Desde hace doce años (solo dos con contrato) ha sido la asociación animalista Perrigatos en Apuros la que se ha ocupado de realizar este cometido poniendo dinero de su bolsillo. Solo en dos años, pues, recibió 3.000 euros para castrar a unos 20-30 gatos. Y en cambio, pese a esa falta de apoyo institucional, la asociación ha seguido haciendo esta encomiable tarea.

Debido a esa parálisis de la administración, Perrigatos en Apuros ha dicho basta. “Hasta aquí hemos llegado. Aquí ya hemos hecho todo lo que estaba en nuestra mano, demostrando buena voluntad y puesto a los gatos por encima de todo durante 12 años. Y quien tiene que apoyar, tan sólo se dedica a poner palos en las ruedas”, dicen.

La asociación, que se nutre de las aportaciones de socios y voluntarios y no recibe subvención, ha realizado, pues, esta tarea sin obligación alguna. “Hemos hecho un gran esfuerzo por ayudar a los gatos de la calle de Pinto”, sostienen. De hecho la pasada legislatura ya denunciaron este problema que se ha extendido hasta ahora.

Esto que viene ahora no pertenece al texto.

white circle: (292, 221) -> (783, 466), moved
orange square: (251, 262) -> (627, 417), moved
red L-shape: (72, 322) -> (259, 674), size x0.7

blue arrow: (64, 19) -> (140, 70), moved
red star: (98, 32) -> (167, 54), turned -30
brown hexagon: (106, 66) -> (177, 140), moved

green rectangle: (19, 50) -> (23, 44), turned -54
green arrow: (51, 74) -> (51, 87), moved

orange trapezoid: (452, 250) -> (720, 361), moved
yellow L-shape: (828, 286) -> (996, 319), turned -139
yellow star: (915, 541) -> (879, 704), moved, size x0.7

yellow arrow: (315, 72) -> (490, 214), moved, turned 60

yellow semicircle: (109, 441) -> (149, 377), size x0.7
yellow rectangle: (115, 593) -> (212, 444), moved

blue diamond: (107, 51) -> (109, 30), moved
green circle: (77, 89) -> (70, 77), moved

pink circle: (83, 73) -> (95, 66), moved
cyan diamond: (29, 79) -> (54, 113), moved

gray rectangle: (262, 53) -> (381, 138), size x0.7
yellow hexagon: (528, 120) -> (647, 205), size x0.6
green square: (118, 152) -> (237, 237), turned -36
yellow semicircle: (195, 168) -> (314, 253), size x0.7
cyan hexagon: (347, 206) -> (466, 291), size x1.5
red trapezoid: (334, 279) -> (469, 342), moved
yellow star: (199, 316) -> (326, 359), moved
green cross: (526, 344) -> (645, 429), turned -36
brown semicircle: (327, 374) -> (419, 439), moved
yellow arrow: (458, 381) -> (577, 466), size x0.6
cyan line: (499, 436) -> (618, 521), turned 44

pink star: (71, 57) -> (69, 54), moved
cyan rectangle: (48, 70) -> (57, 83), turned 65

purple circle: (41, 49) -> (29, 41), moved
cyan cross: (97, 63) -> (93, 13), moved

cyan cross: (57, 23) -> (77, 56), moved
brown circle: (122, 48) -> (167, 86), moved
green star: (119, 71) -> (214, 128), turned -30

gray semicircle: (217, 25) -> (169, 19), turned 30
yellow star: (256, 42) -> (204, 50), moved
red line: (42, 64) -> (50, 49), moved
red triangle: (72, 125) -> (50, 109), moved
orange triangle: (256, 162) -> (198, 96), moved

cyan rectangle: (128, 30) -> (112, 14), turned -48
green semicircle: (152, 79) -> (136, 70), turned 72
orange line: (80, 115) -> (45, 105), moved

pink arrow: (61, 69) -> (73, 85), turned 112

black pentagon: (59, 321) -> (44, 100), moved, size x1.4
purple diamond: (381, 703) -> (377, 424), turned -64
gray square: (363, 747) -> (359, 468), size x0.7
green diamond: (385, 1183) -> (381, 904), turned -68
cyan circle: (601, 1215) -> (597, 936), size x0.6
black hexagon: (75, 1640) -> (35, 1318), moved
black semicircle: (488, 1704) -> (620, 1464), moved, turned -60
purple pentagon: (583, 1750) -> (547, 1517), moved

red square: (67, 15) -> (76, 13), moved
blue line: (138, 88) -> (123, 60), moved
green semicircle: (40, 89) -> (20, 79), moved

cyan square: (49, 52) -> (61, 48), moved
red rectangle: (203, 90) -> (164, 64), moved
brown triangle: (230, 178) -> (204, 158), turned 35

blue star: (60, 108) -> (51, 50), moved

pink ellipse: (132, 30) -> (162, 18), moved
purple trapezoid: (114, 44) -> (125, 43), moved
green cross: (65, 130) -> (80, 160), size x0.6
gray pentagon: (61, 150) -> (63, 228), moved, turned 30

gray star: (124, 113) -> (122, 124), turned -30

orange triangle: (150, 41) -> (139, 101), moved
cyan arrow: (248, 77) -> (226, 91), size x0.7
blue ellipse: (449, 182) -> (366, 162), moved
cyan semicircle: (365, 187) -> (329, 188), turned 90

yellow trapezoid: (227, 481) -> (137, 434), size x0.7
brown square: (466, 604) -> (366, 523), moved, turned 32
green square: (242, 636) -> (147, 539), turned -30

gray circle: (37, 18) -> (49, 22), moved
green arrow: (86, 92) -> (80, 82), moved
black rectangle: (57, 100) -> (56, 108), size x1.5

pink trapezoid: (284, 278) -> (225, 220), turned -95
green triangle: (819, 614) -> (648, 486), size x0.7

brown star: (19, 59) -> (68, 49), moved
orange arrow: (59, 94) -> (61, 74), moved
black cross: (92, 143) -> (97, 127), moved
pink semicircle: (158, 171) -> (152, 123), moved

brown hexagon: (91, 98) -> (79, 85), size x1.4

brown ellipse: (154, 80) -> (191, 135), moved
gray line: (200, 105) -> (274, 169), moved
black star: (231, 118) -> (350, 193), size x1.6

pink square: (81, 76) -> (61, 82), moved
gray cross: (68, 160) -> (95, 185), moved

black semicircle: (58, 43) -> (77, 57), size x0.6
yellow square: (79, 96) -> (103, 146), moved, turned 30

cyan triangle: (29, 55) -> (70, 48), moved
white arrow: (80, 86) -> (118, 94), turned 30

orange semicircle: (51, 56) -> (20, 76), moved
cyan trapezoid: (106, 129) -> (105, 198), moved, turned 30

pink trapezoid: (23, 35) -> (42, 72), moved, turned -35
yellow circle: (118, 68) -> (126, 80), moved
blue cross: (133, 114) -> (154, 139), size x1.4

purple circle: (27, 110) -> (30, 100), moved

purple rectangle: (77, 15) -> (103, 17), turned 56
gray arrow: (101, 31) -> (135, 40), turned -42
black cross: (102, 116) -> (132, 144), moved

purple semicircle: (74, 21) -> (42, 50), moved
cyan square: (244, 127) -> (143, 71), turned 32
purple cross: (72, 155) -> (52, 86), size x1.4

“Todos los gatitos, mamas preñadas y colonias que enfermen quedan a merced de su suerte y en manos del ayuntamiento”, sentencian.

El alcalde de Pinto, Diego Ortiz, ha reconocido para Al Cabo de la Calle que desde hace un año no se presta el servicio. “Es una cuestión que tenemos encima de la mesa desde el primer día”. Y por eso ha asegurado que hay consignación presupuestaria y que a primeros de octubre, de manera urgente, el Ayuntamiento sacará a concurso los pliegos para adjudicar nuevamente este servicio.